--- Materials provided ---

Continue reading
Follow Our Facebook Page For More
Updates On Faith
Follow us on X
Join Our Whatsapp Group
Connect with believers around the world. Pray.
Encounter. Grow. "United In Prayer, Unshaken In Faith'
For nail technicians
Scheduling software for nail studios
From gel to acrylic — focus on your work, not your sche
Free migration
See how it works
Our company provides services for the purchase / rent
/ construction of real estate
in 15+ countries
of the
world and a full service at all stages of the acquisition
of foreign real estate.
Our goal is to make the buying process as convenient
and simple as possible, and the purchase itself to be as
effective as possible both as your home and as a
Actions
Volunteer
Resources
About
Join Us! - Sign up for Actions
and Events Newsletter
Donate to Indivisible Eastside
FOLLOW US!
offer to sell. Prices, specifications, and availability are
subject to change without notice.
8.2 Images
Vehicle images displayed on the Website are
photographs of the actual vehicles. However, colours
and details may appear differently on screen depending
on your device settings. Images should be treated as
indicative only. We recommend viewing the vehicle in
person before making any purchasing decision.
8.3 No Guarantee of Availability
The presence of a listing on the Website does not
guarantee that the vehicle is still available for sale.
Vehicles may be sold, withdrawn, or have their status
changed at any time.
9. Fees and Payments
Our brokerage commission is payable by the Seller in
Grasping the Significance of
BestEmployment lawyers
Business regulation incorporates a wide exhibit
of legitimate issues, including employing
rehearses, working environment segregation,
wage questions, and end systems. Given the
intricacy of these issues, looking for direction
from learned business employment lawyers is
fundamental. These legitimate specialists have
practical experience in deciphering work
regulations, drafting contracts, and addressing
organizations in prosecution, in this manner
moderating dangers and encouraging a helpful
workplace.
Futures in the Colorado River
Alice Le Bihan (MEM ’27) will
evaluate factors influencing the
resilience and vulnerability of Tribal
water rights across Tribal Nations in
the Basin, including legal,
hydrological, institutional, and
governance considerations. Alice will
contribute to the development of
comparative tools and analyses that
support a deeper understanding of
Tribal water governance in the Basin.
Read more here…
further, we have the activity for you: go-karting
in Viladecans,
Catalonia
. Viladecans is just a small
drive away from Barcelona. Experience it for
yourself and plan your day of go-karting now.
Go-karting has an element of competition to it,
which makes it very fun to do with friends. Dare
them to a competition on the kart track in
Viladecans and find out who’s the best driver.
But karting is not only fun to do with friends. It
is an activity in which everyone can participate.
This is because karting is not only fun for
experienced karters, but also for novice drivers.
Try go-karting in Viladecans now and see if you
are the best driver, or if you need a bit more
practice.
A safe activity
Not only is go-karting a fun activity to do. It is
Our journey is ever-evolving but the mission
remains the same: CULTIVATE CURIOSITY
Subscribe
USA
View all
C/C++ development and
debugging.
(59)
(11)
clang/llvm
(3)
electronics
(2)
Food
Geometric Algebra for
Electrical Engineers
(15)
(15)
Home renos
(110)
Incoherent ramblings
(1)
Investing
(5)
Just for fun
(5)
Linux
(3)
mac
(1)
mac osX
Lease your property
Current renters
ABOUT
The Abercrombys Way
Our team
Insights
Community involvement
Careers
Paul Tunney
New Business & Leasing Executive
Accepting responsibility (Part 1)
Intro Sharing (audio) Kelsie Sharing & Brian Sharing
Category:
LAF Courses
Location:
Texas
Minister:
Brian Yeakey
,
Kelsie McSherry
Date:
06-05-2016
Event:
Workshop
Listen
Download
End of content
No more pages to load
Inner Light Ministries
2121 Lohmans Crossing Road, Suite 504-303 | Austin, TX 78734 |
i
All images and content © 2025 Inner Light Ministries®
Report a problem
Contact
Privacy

---

## Task statement
Retype all the data, keeping every character the same.

## Solved exercise
Continue reading
Follow Our Facebook Page For More
Updates On Faith
Follow us on X
Join Our Whatsapp Group
Connect with believers around the world. Pray.
Encounter. Grow. "United In Prayer, Unshaken In Faith'
For nail technicians
Scheduling software for nail studios
From gel to acrylic — focus on your work, not your sche
Free migration
See how it works
Our company provides services for the purchase / rent
/ construction of real estate
in 15+ countries
of the
world and a full service at all stages of the acquisition
of foreign real estate.
Our goal is to make the buying process as convenient
and simple as possible, and the purchase itself to be as
effective as possible both as your home and as a
Actions
Volunteer
Resources
About
Join Us! - Sign up for Actions
and Events Newsletter
Donate to Indivisible Eastside
FOLLOW US!
offer to sell. Prices, specifications, and availability are
subject to change without notice.
8.2 Images
Vehicle images displayed on the Website are
photographs of the actual vehicles. However, colours
and details may appear differently on screen depending
on your device settings. Images should be treated as
indicative only. We recommend viewing the vehicle in
person before making any purchasing decision.
8.3 No Guarantee of Availability
The presence of a listing on the Website does not
guarantee that the vehicle is still available for sale.
Vehicles may be sold, withdrawn, or have their status
changed at any time.
9. Fees and Payments
Our brokerage commission is payable by the Seller in
Grasping the Significance of
BestEmployment lawyers
Business regulation incorporates a wide exhibit
of legitimate issues, including employing
rehearses, working environment segregation,
wage questions, and end systems. Given the
intricacy of these issues, looking for direction
from learned business employment lawyers is
fundamental. These legitimate specialists have
practical experience in deciphering work
regulations, drafting contracts, and addressing
organizations in prosecution, in this manner
moderating dangers and encouraging a helpful
workplace.
Futures in the Colorado River
Alice Le Bihan (MEM ’27) will
evaluate factors influencing the
resilience and vulnerability of Tribal
water rights across Tribal Nations in
the Basin, including legal,
hydrological, institutional, and
governance considerations. Alice will
contribute to the development of
comparative tools and analyses that
support a deeper understanding of
Tribal water governance in the Basin.
Read more here…
further, we have the activity for you: go-karting
in Viladecans,
Catalonia
. Viladecans is just a small
drive away from Barcelona. Experience it for
yourself and plan your day of go-karting now.
Go-karting has an element of competition to it,
which makes it very fun to do with friends. Dare
them to a competition on the kart track in
Viladecans and find out who’s the best driver.
But karting is not only fun to do with friends. It
is an activity in which everyone can participate.
This is because karting is not only fun for
experienced karters, but also for novice drivers.
Try go-karting in Viladecans now and see if you
are the best driver, or if you need a bit more
practice.
A safe activity
Not only is go-karting a fun activity to do. It is
Our journey is ever-evolving but the mission
remains the same: CULTIVATE CURIOSITY
Subscribe
USA
View all
C/C++ development and
debugging.
(59)
(11)
clang/llvm
(3)
electronics
(2)
Food
Geometric Algebra for
Electrical Engineers
(15)
(15)
Home renos
(110)
Incoherent ramblings
(1)
Investing
(5)
Just for fun
(5)
Linux
(3)
mac
(1)
mac osX
Lease your property
Current renters
ABOUT
The Abercrombys Way
Our team
Insights
Community involvement
Careers
Paul Tunney
New Business & Leasing Executive
Accepting responsibility (Part 1)
Intro Sharing (audio) Kelsie Sharing & Brian Sharing
Category:
LAF Courses
Location:
Texas
Minister:
Brian Yeakey
,
Kelsie McSherry
Date:
06-05-2016
Event:
Workshop
Listen
Download
End of content
No more pages to load
Inner Light Ministries
2121 Lohmans Crossing Road, Suite 504-303 | Austin, TX 78734 |
i
All images and content © 2025 Inner Light Ministries®
Report a problem
Contact
Privacy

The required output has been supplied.